Tennessee later said, “I’m sorry the world didn’t get to see Judy Holliday as Laurette. She was wonderful in bringing Laurette back to life. Both Laurette and Judy died far too soon. The most sensitive moths fly too close to the flame. The dragonflies live forever.”

“I Have No Affection for Aging Southern Belles”

—Helen Hayes

While
The Glass Menagerie
played in Chicago, Helen Hayes was also starring there in a play entitled
Harriet
. She and Laurette Taylor had long been friends. Hayes often met with Tennessee and Laurette after their respective shows. He would take them to one of the State Street bars for a relaxing drink, limiting Laurette to just two cocktails because of her alcoholism.
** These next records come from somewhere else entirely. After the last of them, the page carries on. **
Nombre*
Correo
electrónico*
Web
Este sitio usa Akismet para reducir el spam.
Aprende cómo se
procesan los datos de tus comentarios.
In ill health, Laurette’s voice often failed her. Sometimes, Hayes arrived at Laurette’s hotel suite with an electric steam kettle to which she’d add decongestants in an attempt to help restore Laurette’s ailing throat. “I often stayed the night, leaving in the early morning after making sure Laurette could breathe properly. To save her vocal cords, she didn’t speak during the day.”

Laurette sensed that she might not be around by the time
The Glass Menagerie
opened in London. “She made me promise that if something happened to her, I would play Amanda on the stage in London,” Hayes said. “I promised her that I would, although I didn’t like the role of Amanda. She reminded me of all those aging Southern belles I had known during my youth in Washington. I also didn’t want to follow Laurette in a role she’d brilliantly made her own.”